Ela bebeu com certa precaução, mas mesmo assim o licor era forte e em circunstâncias normais tê-la-ia feito tossir e atrapalhar-se; mas nada disso aconteceu, se bem que ao devolver-lhe de novo a garrafa, sentisse as faces escaldarem-lhe e os olhos brilhantes.
— Encontras-te melhor? — perguntou ele.
— Oh, sim! — exclamou ela alegremente. -- Não sabe muito bem, mas reanima.
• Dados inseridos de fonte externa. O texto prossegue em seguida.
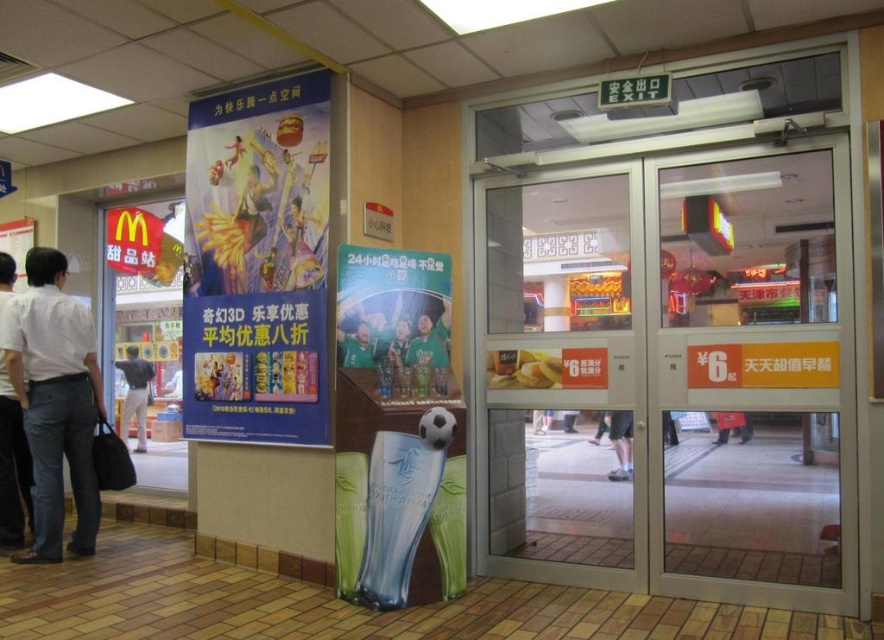 Based on the photo, you are a shopper who just entered the mall and see the white shirt at left and the red fabric bag at center. Which item is closer to the ground?

The white shirt at left is positioned under the red fabric bag at center, so it is closer to the ground.

You are standing in the shopping mall and want to determine which of the two points, point (x=43, y=536) or point (x=171, y=419), is closer to you. Based on the image, which point is nearer?

Point (x=43, y=536) is closer to the viewer than point (x=171, y=419).

You are a customer in the shopping mall and you see the light gray pants at left and the dark blue shirt at left. Which one is higher up on the wall?

The light gray pants at left is located above the dark blue shirt at left, so the light gray pants at left is higher up on the wall. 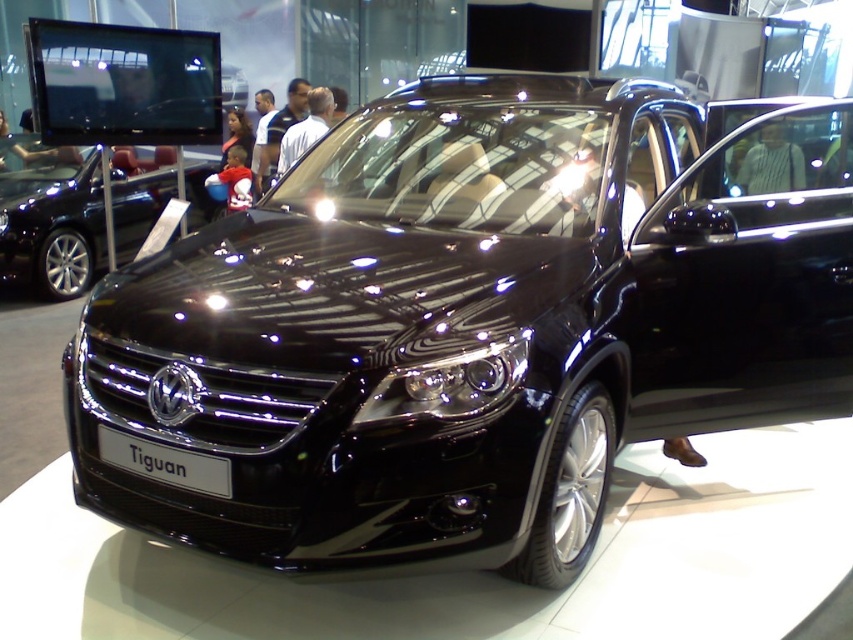 The width and height of the screenshot is (853, 640). What do you see at coordinates (450, 385) in the screenshot?
I see `glossy chrome headlight at center` at bounding box center [450, 385].

Can you confirm if glossy chrome headlight at center is positioned to the right of white plastic sign at center?

Indeed, glossy chrome headlight at center is positioned on the right side of white plastic sign at center.

Is point (408, 406) behind point (209, 483)?

No.

Locate an element on the screen. The width and height of the screenshot is (853, 640). glossy chrome headlight at center is located at coordinates (450, 385).

Does glossy black car at center appear under white plastic sign at center?

No.

Is glossy black car at center to the right of white plastic sign at center from the viewer's perspective?

Incorrect, glossy black car at center is not on the right side of white plastic sign at center.

Between point (155, 196) and point (230, 486), which one is positioned in front?

Point (230, 486) is in front.

Where is `glossy black car at center`? The image size is (853, 640). glossy black car at center is located at coordinates (51, 225).

Consider the image. Who is more distant from viewer, (13, 214) or (514, 364)?

The point (13, 214) is more distant.

Does point (16, 179) come behind point (398, 369)?

Yes.

Locate an element on the screen. This screenshot has height=640, width=853. glossy black car at center is located at coordinates (51, 225).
— Temos que nos acostumar a encontrar--lhe o sabor.
— De qualquer maneira isso não importa; a verdade é que me sinto melhor. Deixa-me beber mais um poucochinho.
Duncan, de novo lhe estendeu a garrafa e enquanto ela bebia outro trago, lançou ma vista de olhos para a roupa interior, estendida nas costas de uma cadeira junto da chaminé. Compreendia perfeitamente que debaixo da manta só estava... Kitty. Isto aumentou-lhe o fervor do seu sangue nas veias e dificultou--lhe a respiração. Lá fora, continuava a cair a chuva, torrencialmente.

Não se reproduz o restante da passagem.